A few weeks ago I was helping out with an in-service Pika CMS training for one of our special programs, and the experience was a sharp reminder of what has surfaced at all such trainings in the past, namely, how frequently and persistently all of us (myself included) misunderstand, misinterpret or are simply confused about the categories commonly used for tracking client race and ethnicity. I have written earlier about the threshold problem of client self-identification and how the data you get is directly affected by how it is solicited; and the related need to re-calibrate the institutional view of race and ethnicity data to conform to Federal funding requirements, to assure the data categories are understood as they are by the Census Bureau. The following is not an apologia on behalf of the Census categories. It is more a statement about the realities that intrude on organizations that select to track racial and ethnic data based on the client’s self-identification rather than the organization or its funding sources defining it.
Here’s what happened at the recent training:
It was my responsibility during the training to explain why LSNC had changed how it records race and ethnicity. The brief history lesson for the trainees was that the Pika defaults, like our prior case management system, were configured to track client race data using four long-used specific race categories (white, black, native american, asian/pacific islander), plus two additional generic catch-alls (multi-racial and other). I explained that, while these categories are still commonly used, even if incorrectly by some federal funding sources, they are not properly calibrated to conform to current Census race categories that have been in place since the 2000 Census. Among other things, the Census Bureau dropped “multi-racial” as a survey selected category years ago, instead opting to allow the individual to self-identify with one or more of the six Census-defined racial categories. I also explained that the Census Bureau categories include an all encompassing demographic view of the world such that all persons are either Hispanic/Latino or non-Hispanic/non-Latino.

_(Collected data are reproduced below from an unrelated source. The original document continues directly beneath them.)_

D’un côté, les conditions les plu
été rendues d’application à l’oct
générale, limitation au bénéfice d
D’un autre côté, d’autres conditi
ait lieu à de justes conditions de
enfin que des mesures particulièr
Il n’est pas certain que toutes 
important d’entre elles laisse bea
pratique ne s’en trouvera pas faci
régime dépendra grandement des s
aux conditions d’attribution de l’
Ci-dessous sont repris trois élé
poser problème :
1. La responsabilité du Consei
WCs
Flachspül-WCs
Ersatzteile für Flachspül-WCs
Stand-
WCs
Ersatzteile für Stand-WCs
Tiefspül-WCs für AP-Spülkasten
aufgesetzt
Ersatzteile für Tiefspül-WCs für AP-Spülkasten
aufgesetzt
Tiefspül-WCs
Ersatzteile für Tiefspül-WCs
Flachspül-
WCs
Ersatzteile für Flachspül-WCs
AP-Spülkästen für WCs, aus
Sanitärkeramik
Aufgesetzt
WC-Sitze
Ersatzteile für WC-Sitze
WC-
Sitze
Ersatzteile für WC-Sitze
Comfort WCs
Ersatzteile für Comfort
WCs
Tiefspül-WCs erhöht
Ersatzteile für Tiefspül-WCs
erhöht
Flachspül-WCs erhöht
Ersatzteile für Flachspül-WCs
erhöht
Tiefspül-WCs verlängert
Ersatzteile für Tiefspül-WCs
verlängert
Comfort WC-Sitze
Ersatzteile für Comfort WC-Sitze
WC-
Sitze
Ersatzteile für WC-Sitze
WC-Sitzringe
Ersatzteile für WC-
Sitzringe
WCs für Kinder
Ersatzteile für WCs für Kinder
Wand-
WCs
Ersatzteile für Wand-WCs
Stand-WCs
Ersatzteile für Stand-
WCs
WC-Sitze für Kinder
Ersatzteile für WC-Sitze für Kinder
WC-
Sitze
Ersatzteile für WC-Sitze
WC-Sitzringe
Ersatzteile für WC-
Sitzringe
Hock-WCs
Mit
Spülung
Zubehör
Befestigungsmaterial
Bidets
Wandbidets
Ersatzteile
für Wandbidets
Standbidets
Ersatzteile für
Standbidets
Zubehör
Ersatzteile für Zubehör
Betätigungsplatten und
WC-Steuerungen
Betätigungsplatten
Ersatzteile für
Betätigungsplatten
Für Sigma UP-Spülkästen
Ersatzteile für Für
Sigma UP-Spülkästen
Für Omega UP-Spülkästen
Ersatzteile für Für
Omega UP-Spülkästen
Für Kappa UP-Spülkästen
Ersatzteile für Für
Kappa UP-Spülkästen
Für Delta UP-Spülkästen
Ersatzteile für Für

It took a few moments for the gathered crowd to wrap its collective head around these concepts, but at this initial level of abstraction no one voiced any concerns or confusion. They understood the basic but familiar racial categories, even if the particular labels had changed slightly, and the dichotomy of Hispanic/non-Hispanic made sense.
So far, so good. Then I walked them through how LSNC had redesigned the fields for tracking this information, with the initial question to the client being broader, i.e., whether he or she identifies as Hispanic or Non-Hispanic, followed by a more specific racial identity question, relying on the six basic Census categories:

OK, still so far, so good. But then we all danced our way, at times somewhat gingerly, through LSNC’s Pika CMS Race and Ethnicity Quiz-o-rama! Admittedly, several of the quiz questions are intentionally tricky, to challenge folks about their perceptions. And there was the rub. Without getting too much into particulars, several staffers were startled to confront what they assumed incorrectly (in terms of Census definitions) to be the racial or ethnic identity of some of their clients. And some were visibly uncomfortable with how some clients may self-identify. For example, for some it was news that some Latinos identify as “white.” Or that clients from two bordering countries like Iraq and Iran may or may not self-identify as “white” or “asian” or both, or even something else (“other”). And then there were the inevitable funding-driven concerns, along these lines: “Wait, you mean if a client from Morocco identifies herself as being Hispanic and/or white, we can’t record the person as African-American? But our funding source really wants to see that we’re serving Blacks/African Americans.” I answered, “Not if the client does not self-identify that way.” Not a popular answer, with some. And an instructive example of how organizations are prompted to perceive clients within categories driven, if not explicitly defined, by a funding source.
The problems with tracking racial data are compounded by the failure of many funding sources to catch-up with the prevailing Census race and ethnicity categories. I use here an example familiar to LSC-funded programs, but not to single out LSC. It does what a lot of funding sources currently do, including the California IOLTA program. But it is a good example of how race and ethnicity data can get muddled by confusing Hispanic ethnicity with the basic racial categories, however labeled.
Take a look at this example of the LSC Form G-4(a). Every LSC-funded field program has to fill this form out annually:

The problem with this form is that it demands totals of data categories that are of a different type, i.e., it lumps “Hispanic” ethnicity in with all the other categories which are racial, as the terms are understood by the Census Bureau. Tallied in this fashion, one cannot possibly get a statistically accurate total. Why? Because even if the first two categories (white and black) excluded those who identify as Hispanic, the three other racial groups (native american, asian or pacific islander and other) do not. And those groups are not Hispanic because…? Who says so? And if you say they may be, then if you total the “Hispanic origin” data with these three same groups, you are double-counting, no?
How should this been done properly? Take a look at HUD’s Race and Ethnic Data Collection Form (HUD Form 27061):

The difference here is that the form asks for numbers that correspond to the basic Census racial categories (or understandable but consistent variations of them) in the second column, but then parses out each of those rows with a third column to identify how many of each presents Hispanic/Latino ethnicity. Easier to understand. Consistent with the Census definitions and demographic data. And statistically accurate.
It is precisely that type of argument I am now making to varied funding sources, including most of our seniors funding grantors, to resolve inconsistencies between us and them and among themselves about the race and ethnicity data they demand.